Plus l'ouvrage est gros, plus les auteurs tendent à shunter certaines étapes. Avez-vous réalisé un scénario, puis un storyboard des 220 planches, ou êtes-vous allé directement sur le dessin après le scénario ?
J'ai réalisé un scénario, un storyboard et le dessin des planches. Mais je ne pense pas que les autrices et auteurs qui dessinent directement après avoir écrit un scénario éliminent une étape indispensable du processus. Il y a mille manières de travailler.
Comment travaillez-vous le dessin et la couleur, on a l'impression de voir des dessins aux crayons de couleurs ?

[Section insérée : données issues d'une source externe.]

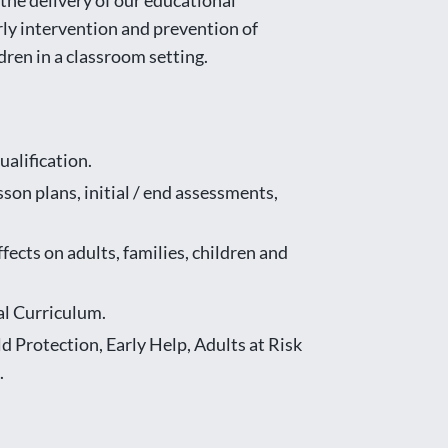
he delivery of our educational
arly intervention and prevention of
dren in a classroom setting.
alification.
son plans, initial / end assessments,
ects on adults, families, children and
al Curriculum.
d Protection, Early Help, Adults at Risk
.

Oui, je travaille d'abord à la tablette graphique pour les brouillons, puis je réalise les dessins définitifs aux crayons de couleur sur du papier A4.
Avez-vous utilisé une gamme chromatique reliée aux émotions dans ce livre, en fonction des passages et de l'intention que vous y mettiez ?
J'ai cherché plutôt à explorer des formes qui pourraient traduire les émotions, ou bien des paysages émotionnels. Il y a de multiples métaphores dans le livre pour traduire les idées développées.
Combien de temps vous a demandé la réalisation d'Émotive, entre la lecture des ressources et la réalisation des 220 planches ?
Environ deux ans, je dirais, et je travaille aussi à la réalisation de commandes d'illustrations.
Avez-vous une anecdote relative à ce livre ?
Je n'ai pas particulièrement dessiné Alice pour qu'elle me ressemble, mais elle m'est devenue de plus en plus proche au fur et à mesure du projet. J'ai dû me rendre à l'évidence : nous avons beaucoup de points communs.
Sur quoi travaillez-vous actuellement et quels sont vos projets ?
J'ai commencé un livre de dessins en couleurs, dans la suite de La Montagne de sucre, qui paraîtra chez Misma. Je travaille également sur une histoire en bandes dessinées qui aura pour univers le Paris de l'occupation.